Overview

Functions in Python are First-class function, i.e:

a function can be assigned to variable, or stored in other data structure (like list of functions)

a function can be passed as argument to another function

a function can be returned as value from another function

Example - a function can be assigned to variable

			def greet(name):
				print("Hello, {}".format(name))

			#a function can be assigned to variable:
			foo = greet
			greet("Maria")
			foo("Pesho")

			#OUTPUT
			# Hello, Maria
			# Hello, Pesho
		

Example - a function can be passed as argument to another function

			def greet(name):
				print("Hello, {}".format(name))

			# a function can be passed as argument to another function
			def wrapper(f, n):
				f(n)

			wrapper(greet, "Alex")

			#OUTPUT
			# Hello, Alex
		

Example - a function can be returned as value from another function

			#a function can be returned as value from another function
			def greet_wrapper(name):
				def wrapper():
					print("Hello, {}".format(name))

				return wrapper

			greet = greet_wrapper("Viktor")
			greet()
		

Overview

A decorator is a software design pattern.

Decorators dynamically alter the functionality of a function, method, or class without having to directly use subclasses or change the source code of the function being decorated

Simply said, decorators allows us to insert logic before and after a function is called.

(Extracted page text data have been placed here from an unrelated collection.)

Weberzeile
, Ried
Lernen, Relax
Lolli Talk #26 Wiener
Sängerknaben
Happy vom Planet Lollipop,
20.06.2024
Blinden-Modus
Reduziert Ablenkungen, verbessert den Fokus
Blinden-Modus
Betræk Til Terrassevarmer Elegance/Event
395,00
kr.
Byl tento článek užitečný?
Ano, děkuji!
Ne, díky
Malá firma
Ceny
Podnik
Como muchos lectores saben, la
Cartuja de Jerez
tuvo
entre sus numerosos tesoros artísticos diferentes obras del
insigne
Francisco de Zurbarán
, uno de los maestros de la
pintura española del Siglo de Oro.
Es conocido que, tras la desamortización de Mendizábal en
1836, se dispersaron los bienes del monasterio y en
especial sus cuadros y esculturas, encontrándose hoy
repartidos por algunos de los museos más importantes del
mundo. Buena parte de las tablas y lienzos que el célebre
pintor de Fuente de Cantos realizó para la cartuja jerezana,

How Decorator Pattern works in Python?

decorated = decorator(decorated)

			def stars_decorator(f):
				def wrapper():
					print("*" * 50)
					f()
					print("*" * 50)

				return wrapper

			def greet():
				print("Howdy World!")

			# let's decorate greet:
			greet = stars_decorator(greet)

			# and use it:
			greet()
		

the @ syntactic sugar - syntax

Python provides a simple syntax (@decorator_name) for calling higher-order functions.

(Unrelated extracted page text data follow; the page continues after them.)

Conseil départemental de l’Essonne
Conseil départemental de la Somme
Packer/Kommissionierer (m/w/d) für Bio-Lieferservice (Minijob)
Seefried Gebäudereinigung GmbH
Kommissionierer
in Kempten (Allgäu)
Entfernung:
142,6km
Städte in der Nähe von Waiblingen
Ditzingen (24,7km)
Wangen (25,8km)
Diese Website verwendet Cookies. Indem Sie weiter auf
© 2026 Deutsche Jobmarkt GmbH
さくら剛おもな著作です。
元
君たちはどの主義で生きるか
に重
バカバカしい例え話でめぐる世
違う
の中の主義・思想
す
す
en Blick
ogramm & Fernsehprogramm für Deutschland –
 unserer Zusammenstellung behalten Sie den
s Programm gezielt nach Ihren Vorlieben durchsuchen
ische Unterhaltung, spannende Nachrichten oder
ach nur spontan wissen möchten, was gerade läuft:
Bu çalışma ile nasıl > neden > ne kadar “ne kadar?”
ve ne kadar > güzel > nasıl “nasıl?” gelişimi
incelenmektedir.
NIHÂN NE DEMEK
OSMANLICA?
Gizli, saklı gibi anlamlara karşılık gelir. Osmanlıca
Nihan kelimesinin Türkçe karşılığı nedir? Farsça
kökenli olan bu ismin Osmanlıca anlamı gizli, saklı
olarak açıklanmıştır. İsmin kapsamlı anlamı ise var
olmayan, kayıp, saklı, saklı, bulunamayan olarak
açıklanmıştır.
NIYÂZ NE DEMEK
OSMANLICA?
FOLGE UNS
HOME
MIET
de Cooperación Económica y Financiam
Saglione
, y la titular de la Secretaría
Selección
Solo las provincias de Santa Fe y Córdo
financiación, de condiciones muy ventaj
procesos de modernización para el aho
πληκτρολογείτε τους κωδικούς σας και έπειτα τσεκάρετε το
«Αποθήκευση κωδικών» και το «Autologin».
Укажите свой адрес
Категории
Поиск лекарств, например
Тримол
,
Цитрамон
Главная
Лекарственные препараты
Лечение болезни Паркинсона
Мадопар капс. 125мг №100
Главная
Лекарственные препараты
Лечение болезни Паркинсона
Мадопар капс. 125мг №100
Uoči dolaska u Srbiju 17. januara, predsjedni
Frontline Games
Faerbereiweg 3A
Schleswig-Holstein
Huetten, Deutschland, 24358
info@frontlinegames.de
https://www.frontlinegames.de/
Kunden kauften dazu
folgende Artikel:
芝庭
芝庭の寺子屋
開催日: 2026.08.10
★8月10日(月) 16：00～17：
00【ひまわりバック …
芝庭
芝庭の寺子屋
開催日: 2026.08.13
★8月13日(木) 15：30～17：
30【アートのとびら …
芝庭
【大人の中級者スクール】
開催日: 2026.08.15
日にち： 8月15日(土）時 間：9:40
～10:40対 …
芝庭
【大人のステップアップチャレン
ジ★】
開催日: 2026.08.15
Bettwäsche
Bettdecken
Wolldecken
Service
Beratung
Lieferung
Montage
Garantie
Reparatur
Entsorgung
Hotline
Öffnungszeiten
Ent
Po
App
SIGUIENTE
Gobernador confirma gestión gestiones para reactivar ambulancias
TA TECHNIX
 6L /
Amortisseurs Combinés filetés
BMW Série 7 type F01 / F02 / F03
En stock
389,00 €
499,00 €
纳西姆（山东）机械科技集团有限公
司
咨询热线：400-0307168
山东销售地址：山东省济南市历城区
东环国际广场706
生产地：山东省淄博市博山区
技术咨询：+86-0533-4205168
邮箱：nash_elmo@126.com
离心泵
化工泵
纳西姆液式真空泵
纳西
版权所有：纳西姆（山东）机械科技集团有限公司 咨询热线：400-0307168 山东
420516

A function decorator, with @ syntax, can be regarded as a "syntactic sugar" for a function that takes a function and returns a function

			#define the decorator:
			def decorator():
				pass

			# define a function to be decorated:
			@decorator
			def decorated():
				pass

			# just call the decorated function:
			decorated()
		

the @ syntactic sugar - example

			#define the decorator:
			def stars_decorator(f):
				def wrapper():
					print("*" * 50)
					f()
					print("*" * 50)

				return wrapper

			# let's decorate greet:
			@stars_decorator
			def greet():
				print("Howdy World!")

			# and use it:
			greet()
		

Decorator Pattern in Python - example with arguments

What about if we want the decorated function to take some arguments?

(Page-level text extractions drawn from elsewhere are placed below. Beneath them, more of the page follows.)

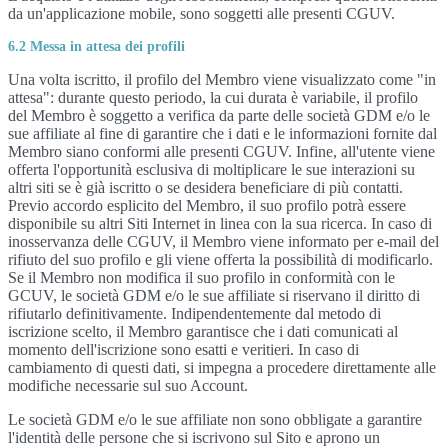
da un'applicazione mobile, sono soggetti alle presenti CGUV.
6.2 Messa in attesa dei profili
Una volta iscritto, il profilo del Membro viene visualizzato come "in
attesa": durante questo periodo, la cui durata è variabile, il profilo
del Membro è soggetto a verifica da parte delle società GDM e/o le
sue affiliate al fine di garantire che i dati e le informazioni fornite dal
Membro siano conformi alle presenti CGUV. Infine, all'utente viene
offerta l'opportunità esclusiva di moltiplicare le sue interazioni su
altri siti se è già iscritto o se desidera beneficiare di più contatti.
Previo accordo esplicito del Membro, il suo profilo potrà essere
disponibile su altri Siti Internet in linea con la sua ricerca. In caso di
inosservanza delle CGUV, il Membro viene informato per e-mail del
rifiuto del suo profilo e gli viene offerta la possibilità di modificarlo.
Se il Membro non modifica il suo profilo in conformità con le
GCUV, le società GDM e/o le sue affiliate si riservano il diritto di
rifiutarlo definitivamente. Indipendentemente dal metodo di
iscrizione scelto, il Membro garantisce che i dati comunicati al
momento dell'iscrizione sono esatti e veritieri. In caso di
cambiamento di questi dati, si impegna a procedere direttamente alle
modifiche necessarie sul suo Account.
Le società GDM e/o le sue affiliate non sono obbligate a garantire
l'identità delle persone che si iscrivono sul Sito e aprono un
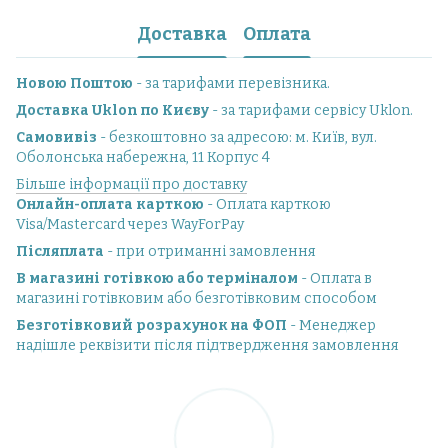
Доставка
Оплата
Новою Поштою
- за тарифами перевізника.
Доставка Uklon по Києву
- за тарифами сервісу Uklon.
Самовивіз
- безкоштовно за адресою: м. Київ, вул.
Оболонська набережна, 11 Корпус 4
Більше інформації про доставку
Онлайн-оплата карткою
- Оплата карткою
Visa/Mastercard через WayForPay
Післяплата
- при отриманні замовлення
В магазині готівкою або терміналом
- Оплата в
магазині готівковим або безготівковим способом
Безготівковий розрахунок на ФОП
- Менеджер
надішле реквізити після підтвердження замовлення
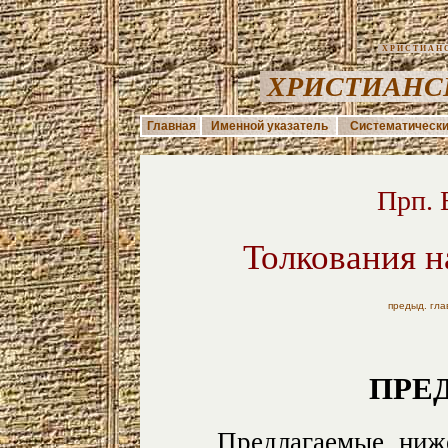
ХРИСТИАНС
ХРИСТИАНС
Главная
Именной указатель
Систематически
Прп. 
Толкования н
предыд. гла
ПРЕ
Предлагаемые ниж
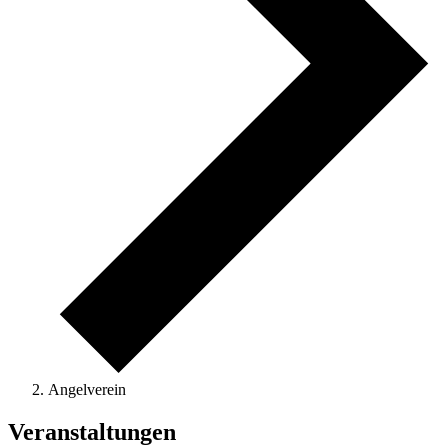
Angelverein
Veranstaltungen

			def stars_decorator(f):
				def wrapper(n):
					print("*" * 50)
					f(n)
					print("*" * 50)

				return wrapper

			def greet(name):
				print("Howdy {}!".format(name))

			# let's decorate greet:
			greet = stars_decorator(greet)

			# and use it:
			greet("Pesho")
		

the @ syntactic sugar - example with arguments

			def stars_decorator(f):
				def wrapper(n):
					print("*" * 50)
					f(n)
					print("*" * 50)

				return wrapper

			# let's decorate greet:
			@stars_decorator
			def greet(name):
				print("Howdy {}!".format(name))


			# and use it:
			greet("Pesho")
		

Overview

Lambda expressions in Python are used to create short (one-line), anonymous functions.

Lambda expressions creates a function that does not use def and return.

The "body" of lambda can contain only single expression.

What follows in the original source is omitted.